DIRECTIONS FOR THIS TASK =
Each line of the entries below that holds "rumors" is needed, copied in full.
(Beginning of DATASET EXCERPTS)
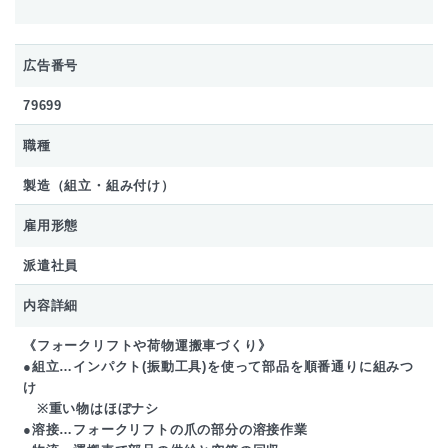
広告番号
79699
職種
製造（組立・組み付け）
雇用形態
派遣社員
内容詳細
《フォークリフトや荷物運搬車づくり》
●組立…インパクト(振動工具)を使って部品を順番通りに組みつ
け
※重い物はほぼナシ
●溶接…フォークリフトの爪の部分の溶接作業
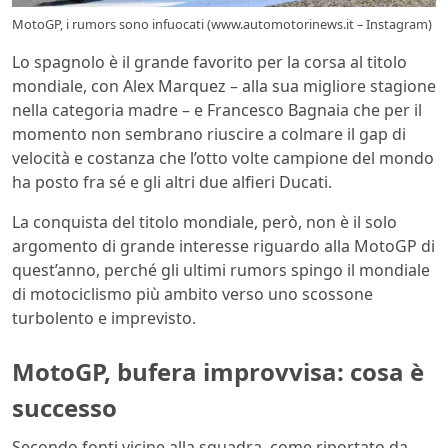
MotoGP, i rumors sono infuocati (www.automotorinews.it – Instagram)
Lo spagnolo è il grande favorito per la corsa al titolo
mondiale, con Alex Marquez – alla sua migliore stagione
nella categoria madre – e Francesco Bagnaia che per il
momento non sembrano riuscire a colmare il gap di
velocità e costanza che l’otto volte campione del mondo
ha posto fra sé e gli altri due alfieri Ducati.
La conquista del titolo mondiale, però, non è il solo
argomento di grande interesse riguardo alla MotoGP di
quest’anno, perché gli ultimi rumors spingo il mondiale
di motociclismo più ambito verso uno scossone
turbolento e imprevisto.
MotoGP, bufera improvvisa: cosa è
successo
Secondo fonti vicine alla squadra, come riportato da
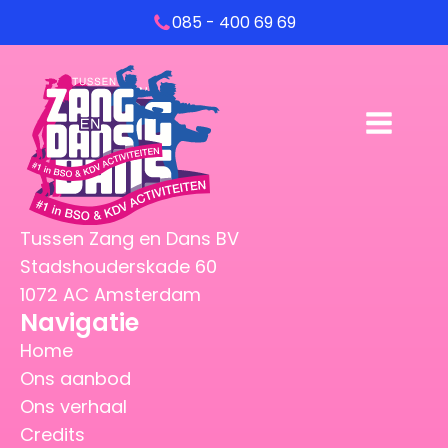
085 - 400 69 69
Tussen Zang en Dans BV
Stadshouderskade 60
1072 AC Amsterdam
Navigatie
Home
Ons aanbod
Ons verhaal
Credits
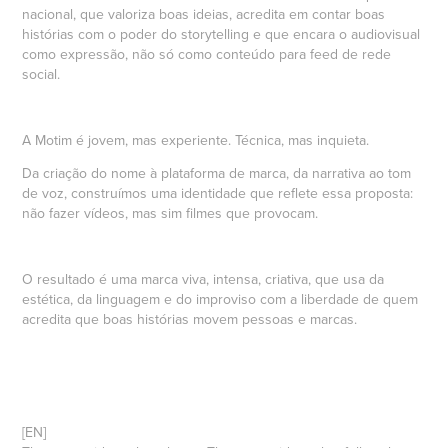
nacional, que valoriza boas ideias, acredita em contar boas
histórias com o poder do storytelling e que encara o audiovisual
como expressão, não só como conteúdo para feed de rede
social.
A Motim é jovem, mas experiente. Técnica, mas inquieta.
Da criação do nome à plataforma de marca, da narrativa ao tom
de voz, construímos uma identidade que reflete essa proposta:
não fazer vídeos, mas sim filmes que provocam.
O resultado é uma marca viva, intensa, criativa, que usa da
estética, da linguagem e do improviso com a liberdade de quem
acredita que boas histórias movem pessoas e marcas.
[EN]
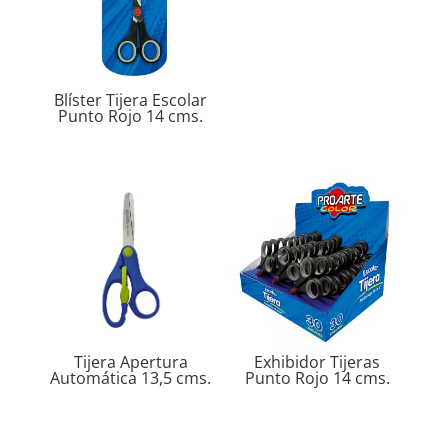
Blíster Tijera Escolar
Punto Rojo 14 cms.
Tijera Apertura
Exhibidor Tijeras
Automática 13,5 cms.
Punto Rojo 14 cms.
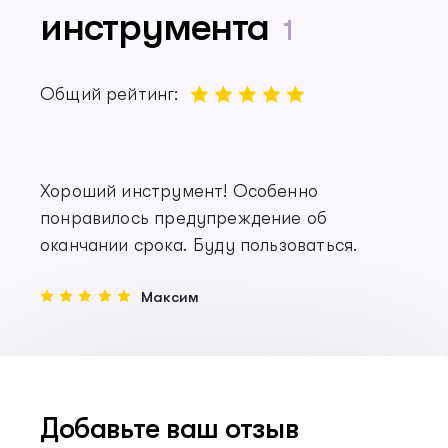
инструмента
1
Общий рейтинг:
Хороший инструмент! Особенно
понравилось предупреждение об
оканчании срока. Буду пользоваться.
Максим
Добавьте ваш отзыв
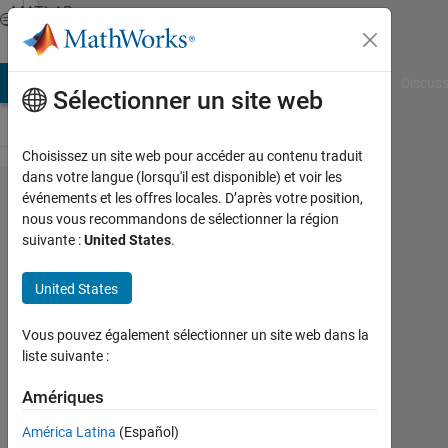
Passer au contenu
MATLAB
Answers
AB Answers
File Exchange
Cody
AI Chat Playground
Discuss
Sélectionner un site web
Choisissez un site web pour accéder au contenu traduit
dans votre langue (lorsqu'il est disponible) et voir les
Parfor
événements et les offres locales. D’après votre position,
nous vous recommandons de sélectionner la région
ルー
suivante :
United States
.
プ内​
で保存
United States
先の
Vous pouvez également sélectionner un site web dans la
アド
liste suivante :
レス
Amériques
を​指定
して
América Latina
(Español)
(End of DATASET EXCERPTS)
ANSWER SECTION =
MotoGP, i rumors sono infuocati (www.automotorinews.it – Instagram)
quest’anno, perché gli ultimi rumors spingo il mondiale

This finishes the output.